Commercially available synthetic bone grafts are usually made of calcium phosphate ceramics (the main inorganic materials of human bone) and have a porous structure similar to the human cancellous bone. Many of them are actually derived from animal (young bovine) or marine (sea coral) life. They are intended to offer an interconnected macroporous structure and provide intensive osteoconductivity to regenerate and heal the host bone tissue. However, none of them offer the biomechanical and osteointergrative properties equivalent to the gold standard of autograft.
These synthetic bone grafts usually come with an interconnected macroporous structure, typically of 100˜500 μm diameter, which provides a framework for the host bone to regenerate while reducing healing time. The pore size of the porous structure is crucial for the osteoconductivity. According to the in vitro and in vivo experiments, the proper pore size for bone tissue ingrowth is around 200˜300 μm. If the pore sizes are smaller than 100 μm the bone tissue may accumulate on the surface without osteoingrowth. After the implant, the bone graft should be slowly degraded and replaced by the growing bone. It should result in bone replacement at the site of defective bone by the recipient's own osteogenic activity. However, degradation requires the bone substitute materials to be microporous, with pore diameter from 1˜5 μm. The dissolution process of the “degradable” bone graft occurs in two steps: extracellular dissolution of the necks among sinterized particles, and intracellular phagocytosis of the particles isolated in this way. The first step becomes impossible in annealed bioceramics bulk and very difficult in those porous synthetic bone grafts with a thick connected wall because there are no small necks that the cells can attack.

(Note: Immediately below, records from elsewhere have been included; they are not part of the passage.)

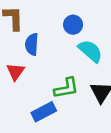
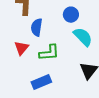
green L-shape: (66, 88) -> (49, 53), moved

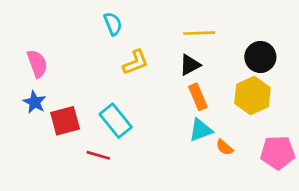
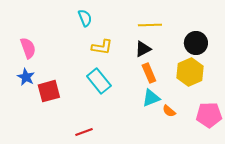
yellow L-shape: (135, 62) -> (102, 47), turned 30
cyan rectangle: (116, 121) -> (99, 81), moved
red line: (98, 155) -> (84, 132), moved, turned -36

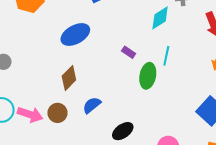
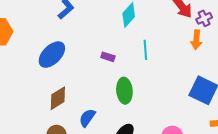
green ellipse: (148, 76) -> (124, 91), moved
brown diamond: (69, 78) -> (58, 98), turned 30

Commercially available synthetic bone grafts usually have a random distribution of pore sizes and no observable preferred orientation of the inter-connected porous structure. The structure has the potential to prevent vascularisation after a period of time in vivo and the middle of the bone graft usually remains bone free. Although most of the commercial bone grafts have a similar chemical composition to the mineral phase of the living bone, the graft is not suitable for large scale application or as the permanent replacement since nutrients cannot flow through the synthetic porous bone graft after the surgery.